Sisal: A rugged fiber harvested from the mature leaves of the agave sisalana plant and makes durable and beautiful sisal rugs and carpet. Although the plant is indigenous to the Americas, much of the sisal produced in the world now comes from East Africa. The African fiber is longer, finer, and white, making it possible to dye clear, even colors and to spin a consistently smoother yarn. Many of our premium sisal weaves come from Kenya and Tanzania and are dyed, spun, and woven in Belgium. Others are produced and woven in Brazil or Mexico. No pesticides or chemical fertilizers are used in the production of sisal.

Sisal Guard: A product used to help protect and enhance the life of your sisal carpet. Click here to read more about Sisal Guard.

SISALplus: Our collection of stain-resistant sisal floor coverings. Bring the beauty of sisal into your home without the worry of staining.

Stair Runner: A stair runner is a rug or carpet that is installed on your stairs and usually runs the full length of your staircase and may extend the full width of each step. A stair runner is a wonderful way to add a design element and increase safety on staircases. Read more about stair runners and discover our options here.

Tufted: A tufted rug or carpet is manufactured by the tufting process in which tufts of yarn are inserted into a pre-woven backing fabric via a tufting machine (similar to a large sewing machine).

  • The needles push the yarn through the backing fabric, where a loop is formed. These loops can be left intact, resulting in a loop pile carpet, or they can be cut to form a cut pile carpet. The density and length of these tufts can be adjusted to create various textures, pile heights, and patterns.

  • After the tufting process, a secondary backing is often applied to the carpet to add strength and stability, and to help the carpet maintain its shape. This secondary backing is typically bonded to the primary backing with latex or another type of adhesive.

  • Tufted carpets are the most common type of carpeting due to their versatility, affordability, and the wide variety of styles and textures available. The tufting process allows for rapid production and is less labor-intensive than traditional woven methods.

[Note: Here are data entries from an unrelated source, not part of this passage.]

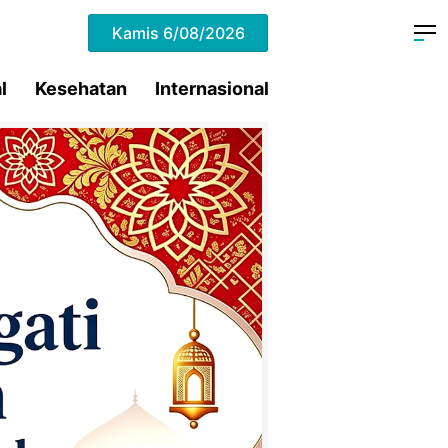
Kamis
6/08/2026
l
Kesehatan
Internasional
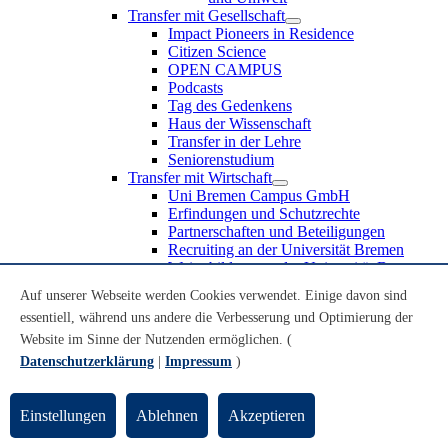
Transfer mit Gesellschaft
Impact Pioneers in Residence
Citizen Science
OPEN CAMPUS
Podcasts
Tag des Gedenkens
Haus der Wissenschaft
Transfer in der Lehre
Seniorenstudium
Transfer mit Wirtschaft
Uni Bremen Campus GmbH
Erfindungen und Schutzrechte
Partnerschaften und Beteiligungen
Recruiting an der Universität Bremen
Weiterbildung an der Universität Bremen
Transfer mit Schule
Auf unserer Webseite werden Cookies verwendet. Einige davon sind
Schülerinnen und Schüler
essentiell, während uns andere die Verbesserung und Optimierung der
MINT-Schnupperstudium
Schulklassen
Website im Sinne der Nutzenden ermöglichen. (
Lehrkräfte
Datenschutzerklärung
|
Impressum
)
Gründungsunterstützung
UniTransfer - Servicestelle für Transferaktivitäten
Einstellungen
Ablehnen
Akzeptieren
Transfermagazin der Universität Bremen
Transferpreis der Universität Bremen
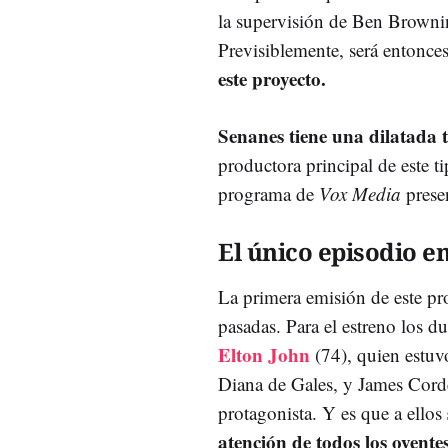
la supervisión de Ben Brownin
Previsiblemente, será entonc
este proyecto.
Senanes tiene una dilatada t
productora principal de este 
programa de
Vox Media
prese
El único episodio e
La primera emisión de este pr
pasadas. Para el estreno los du
Elton John
(74), quien estuv
Diana de Gales, y James Corde
protagonista. Y es que a ellos
atención de todos los oyente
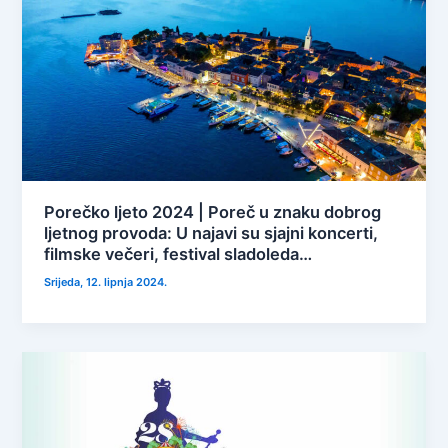
Porečko ljeto 2024 | Poreč u znaku dobrog
ljetnog provoda: U najavi su sjajni koncerti,
filmske večeri, festival sladoleda…
Srijeda, 12. lipnja 2024.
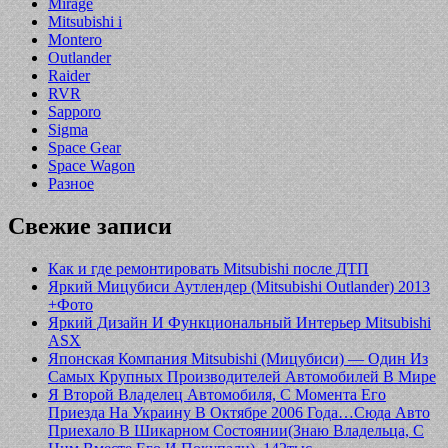
Mirage
Mitsubishi i
Montero
Outlander
Raider
RVR
Sapporo
Sigma
Space Gear
Space Wagon
Разное
Свежие записи
Как и где ремонтировать Mitsubishi после ДТП
Яркий Мицубиси Аутлендер (Mitsubishi Outlander) 2013
+Фото
Яркий Дизайн И Функциональный Интерьер Mitsubishi
ASX
Японская Компания Mitsubishi (Мицубиси) — Один Из
Самых Крупных Производителей Автомобилей В Мире
Я Второй Владелец Автомобиля, С Момента Его
Приезда На Украину В Октябре 2006 Года…Сюда Авто
Приехало В Шикарном Состоянии(Знаю Владельца, С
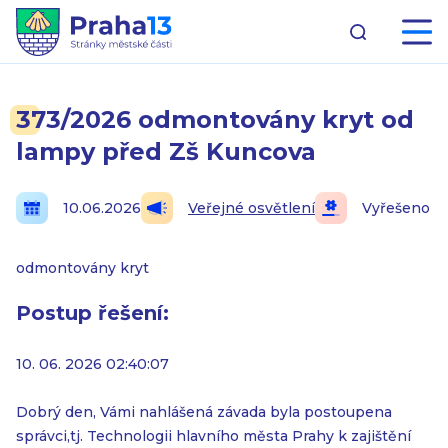
373/2026 odmontovány kryt od
lampy před Zš Kuncova
10.06.2026
Veřejné osvětlení
Vyřešeno
odmontovány kryt
Postup řešení:
10. 06. 2026 02:40:07
Dobrý den, Vámi nahlášená závada byla postoupena
správci,tj. Technologii hlavního města Prahy k zajištění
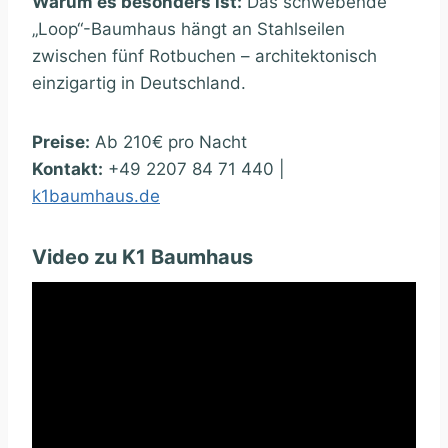
Warum es besonders ist:
Das schwebende
„Loop“-Baumhaus hängt an Stahlseilen
zwischen fünf Rotbuchen – architektonisch
einzigartig in Deutschland.
Preise:
Ab 210€ pro Nacht
Kontakt:
+49 2207 84 71 440 |
k1baumhaus.de
Video zu K1 Baumhaus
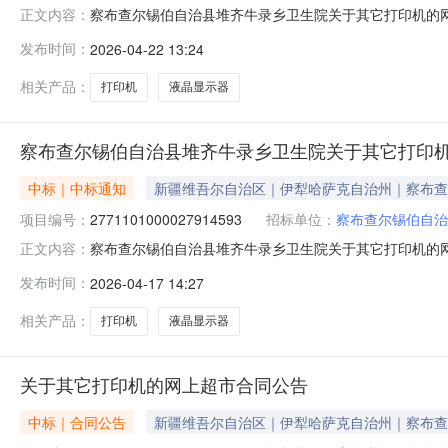
察布查尔锡伯自治县堆齐牛录乡卫生院关于其它打印机的网上超
正文内容：
察布查尔锡伯自治县堆齐牛录乡卫生院关于其它打印机的网上超市
发布时间：
2026-04-22 13:24
（元）:项目所在行政区划编码:654022项目所在行政
相关产品：
打印机
液晶显示器
察布查尔锡伯自治县堆齐牛录乡卫生院关于其它打印
中标｜中标通知
新疆维吾尔自治区｜伊犁哈萨克自治州｜察布查
项目编号：
2771101000027914593
招标单位：
察布查尔锡伯自治
察布查尔锡伯自治县堆齐牛录乡卫生院关于其它打印机的网上超
正文内容：
察布查尔锡伯自治县堆齐牛录乡卫生院关于其它打印机的网上超市
发布时间：
2026-04-17 14:27
（元）:项目所在行政区划编码:654022项目所在行政
相关产品：
打印机
液晶显示器
关于其它打印机的网上超市合同公告
中标｜合同公告
新疆维吾尔自治区｜伊犁哈萨克自治州｜察布查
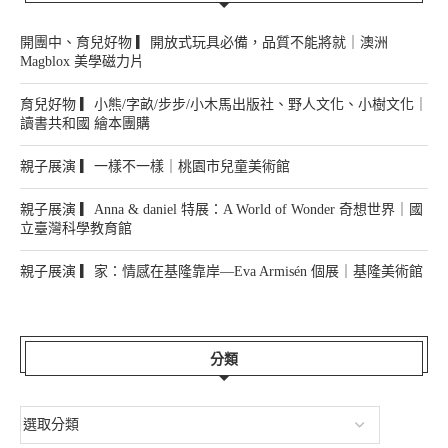
追蹤粉絲團 ⬇️
近期文章
開團中、育兒好物 ▎開放式玩具必備，品質不能將就｜澳洲
Magblox 美學磁力片
育兒好物 ▎小熊/字畝/步步/小木馬出版社、野人文化、小樹文化｜
讀書共和國 繪本團購
親子展演 ▎一樣不一樣｜桃園市兒童美術館
親子展演 ▎Anna & daniel 特展：A World of Wonder 奇想世界｜國
立臺灣科學教育館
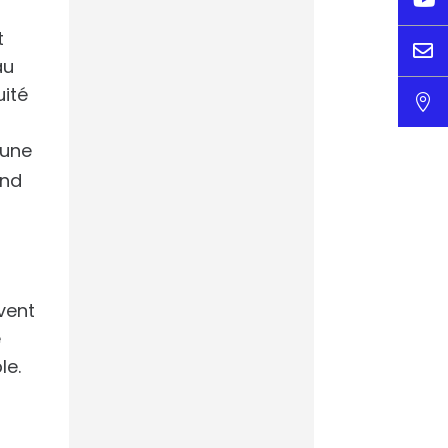
France
Footmercato
t

au
« C’est un levier
uité

majeur de
compétitivité » :
 une
des cafés IA pour
mieux
end
comprendre
Le progrès
vent
L’IA, la nouvelle
e
arme secrète des
le.
clubs pour le
mercato
Footmercato.net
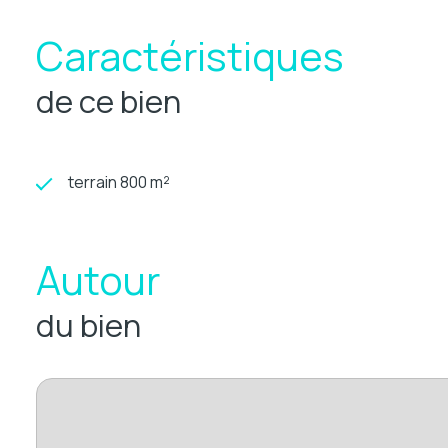
Caractéristiques
de ce bien
terrain 800 m²
Autour
du bien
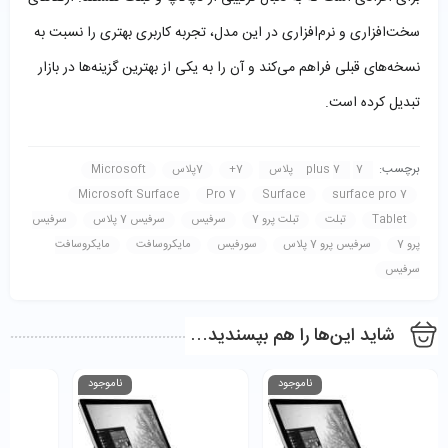
سخت‌افزاری و نرم‌افزاری در این مدل، تجربه کاربری بهتری را نسبت به
نسخه‌های قبلی فراهم می‌کند و آن را به یکی از بهترین گزینه‌ها در بازار
تبدیل کرده است.
برچسب:
7 plus
7 پلاس
7+
7پلاس
Microsoft
Microsoft Surface
Pro 7
Surface
surface pro 7
Tablet
تبلت
تبلت پرو 7
سرفیس
سرفیس 7 پلاس
سرفیس
پرو 7
سرفیس پرو 7 پلاس
سورفیس
مایکروسافت
مایکروسافت
سرفیس
شاید این‌ها را هم بپسندید…
ناموجود
ناموجود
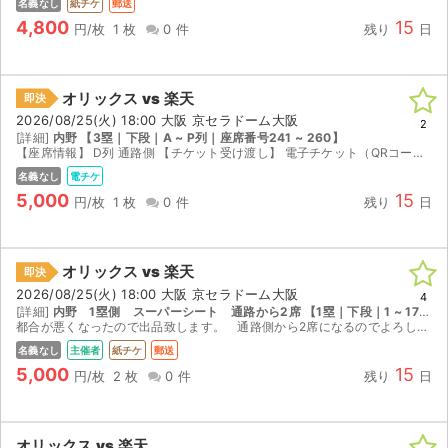
名義なし
紙チケ
郵送
4,800
15
円/枚
1 枚
0 件
残り
日
オリックス vs 楽天
即決
2026/08/25(火) 18:00 大阪 京セラドーム大阪
2
[詳細]
内野 【3塁｜下段｜A ~ P列｜座席番号241 ~ 260】
【座席情報】 D列 通路側 【チケット受け渡し】 電子チケット（QRコード）を分配いたします。 【試合中止時の対応】 試合が中止となった場合は、チケジャム上での取引キャンセルにより全額返金い...
名義なし
電チケ
5,000
15
円/枚
1 枚
0 件
残り
日
オリックス vs 楽天
即決
2026/08/25(火) 18:00 大阪 京セラドーム大阪
4
[詳細]
内野 1塁側 スーパーシート 通路から2席 【1塁｜下段｜1 ~ 17列｜座席番号101 ~ 120】
都合が悪くなったので出品致します。 通路側から2席になるのでよろしくお願いします。
名義なし
主催者
紙チケ
郵送
5,000
15
円/枚
2 枚
0 件
残り
日
オリックス vs 楽天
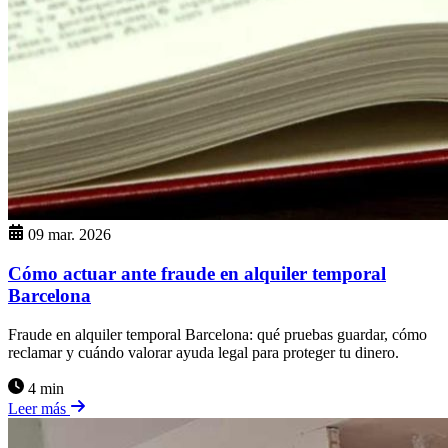
09 mar. 2026
Cómo actuar ante fraude en alquiler temporal
Barcelona
Fraude en alquiler temporal Barcelona: qué pruebas guardar, cómo
reclamar y cuándo valorar ayuda legal para proteger tu dinero.
4 min
Leer más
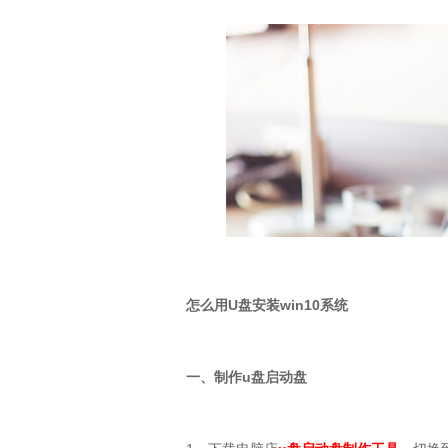
怎么用
U
盘安装
win10
系统
一、制作
u
盘启动盘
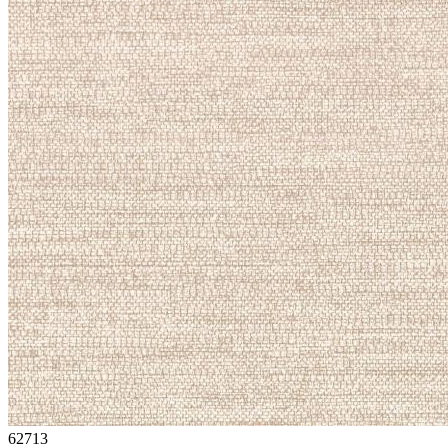
62713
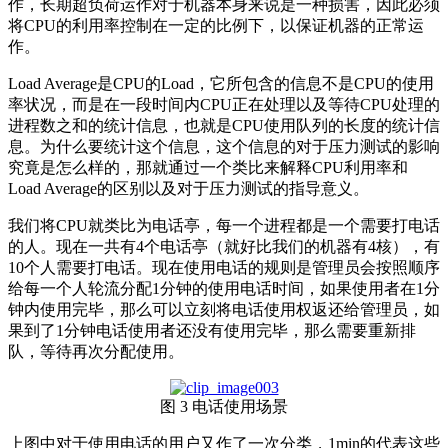
作，长期超负荷运作对于机器本身来说是一种损害，因此必须
将CPU的利用率控制在一定的比例下，以保证机器的正常运
作。
Load Average是CPU的Load，它所包含的信息不是CPU的使用
率状况，而是在一段时间内CPU正在处理以及等待CPU处理的
进程数之和的统计信息，也就是CPU使用队列的长度的统计信
息。为什么要统计这个信息，这个信息的对于压力测试的影响
究竟是怎么样的，那就通过一个类比来解释CPU利用率和
Load Average的区别以及对于压力测试的指导意义。
我们将CPU就类比为电话亭，每一个进程都是一个需要打电话
的人。现在一共有4个电话亭（就好比我们的机器有4核），有
10个人需要打电话。现在使用电话的规则是管理员会按照顺序
给每一个人轮流分配1分钟的使用电话时间，如果使用者在1分
钟内使用完毕，那么可以立刻将电话使用权返还给管理员，如
果到了1分钟电话使用者还没有使用完毕，那么需要重新排
队，等待再次分配使用。
图 3 电话使用场景
上图中对于使用电话的用户又作了一次分类，1min的代表这些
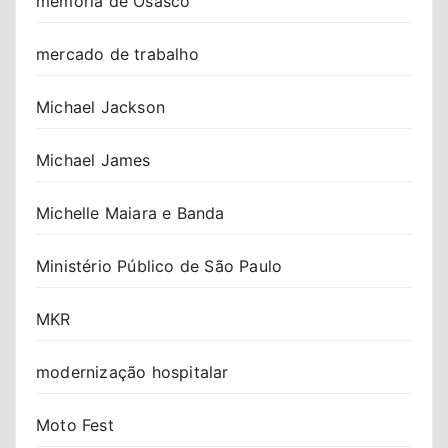
memória de Osasco
mercado de trabalho
Michael Jackson
Michael James
Michelle Maiara e Banda
Ministério Público de São Paulo
MKR
modernização hospitalar
Moto Fest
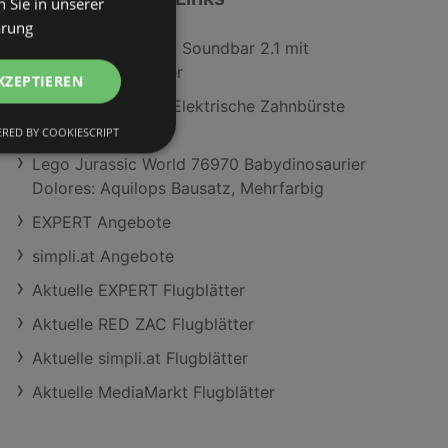
 Sie in unserer
ärung
Philips Tab8200/10 Soundbar 2.1 mit
Wireless Subwoofer
KZEPTIEREN
Oral-B iO Series 5 Elektrische Zahnbürste
Matt Black
RED BY COOKIESCRIPT
Lego Jurassic World 76970 Babydinosaurier
Dolores: Aquilops Bausatz, Mehrfarbig
EXPERT Angebote
simpli.at Angebote
Aktuelle EXPERT Flugblätter
Aktuelle RED ZAC Flugblätter
Aktuelle simpli.at Flugblätter
Aktuelle MediaMarkt Flugblätter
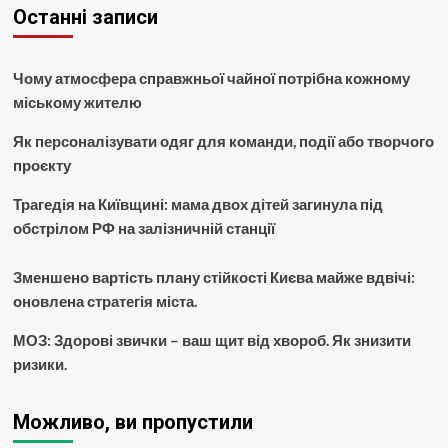
Останні записи
Чому атмосфера справжньої чайної потрібна кожному
міському жителю
Як персоналізувати одяг для команди, події або творчого
проєкту
Трагедія на Київщині: мама двох дітей загинула під
обстрілом РФ на залізничній станції
Зменшено вартість плану стійкості Києва майже вдвічі:
оновлена стратегія міста.
МОЗ: Здорові звички – ваш щит від хвороб. Як знизити
ризики.
Можливо, ви пропустили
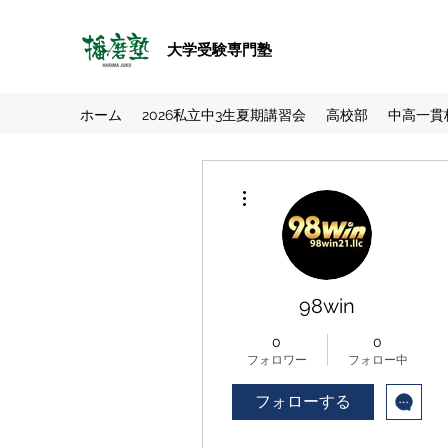
大学受験専門塾
ホーム
2026私立中3生夏期講習会
高校部
中高一貫
その他
98win
0
0
フォロワー
フォロー中
フォローする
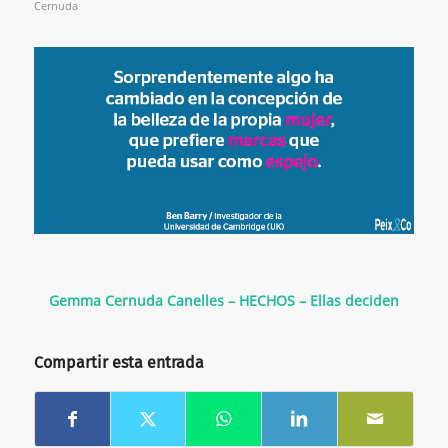
Cernuda
Gemma Cernuda Canelles – HECHOS – Ellas deciden
Compartir esta entrada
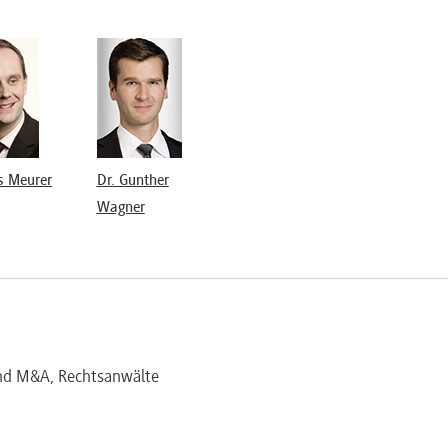
nd Haftung
nzinvestoren
r-Konzern
tlichen Haftungsrisiken
 Meurer
Dr. Gunther
set Deal
Wagner
erung
 und flankierende Maßnahmen zur Begrenzung steuerlicher Risi
und M&A, Rechtsanwälte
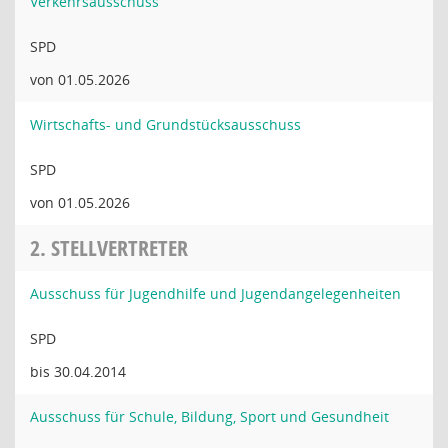
Verkehrsausschuss
SPD
von 01.05.2026
Wirtschafts- und Grundstücksausschuss
SPD
von 01.05.2026
2. STELLVERTRETER
Ausschuss für Jugendhilfe und Jugendangelegenheiten
SPD
bis 30.04.2014
Ausschuss für Schule, Bildung, Sport und Gesundheit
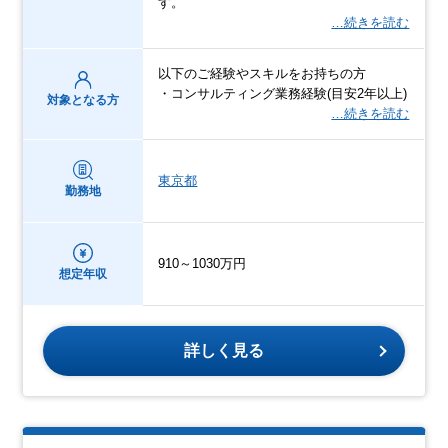
す。
…続きを読む
以下のご経験やスキルをお持ちの方
・コンサルティング業務経験(目安2年以上)
対象となる方
…続きを読む
東京都
勤務地
910～1030万円
想定年収
詳しく見る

Wall-to-Wall: Please see Broadloom.

Wall-to-wall Installation: Wall-to-wall installation is covering an entire room or space with one material. We recommend selecting an installer who can advise you on installation padding, seaming, raising or lowering floorboards, and the quantity of material required for the project.

Woven: A woven rug or carpet refers to a traditional method of carpet manufacturing where the pile and backing are interlaced together on a loom. In this process, yarns are woven through a warp (vertical yarns) and weft (horizontal yarns) to create the carpet's structure. There are three main types of woven carpets:

  • Axminster: This type of carpet is known for its ability to incorporate a wide range of colors and intricate patterns. The yarns are individually woven into place, allowing for detailed designs and a plush texture. Axminster carpets are typically made from wool or a blend of wool and synthetic fibers, making them durable and suited for areas with heavy foot traffic.

  • Wilton: Wilton weaving allows for a variety of textures and patterns, including loop pile, cut pile, or a combination of both. The versatility in textures makes Wilton carpets popular for both residential and commercial settings. They can be made from different materials, including wool, nylon, and polypropylene.

  • Flat Weave: As the name suggests, flat weave carpets do not have a pile, resulting in a flat surface. These carpets generally have a tight construction, dimensional stability, and are easy to clean. They are used in any kind of setting, as wall-to-wall carpet, runners, or area rugs. Depending on the material, many flat weave rugs are appropriate for outdoor settings.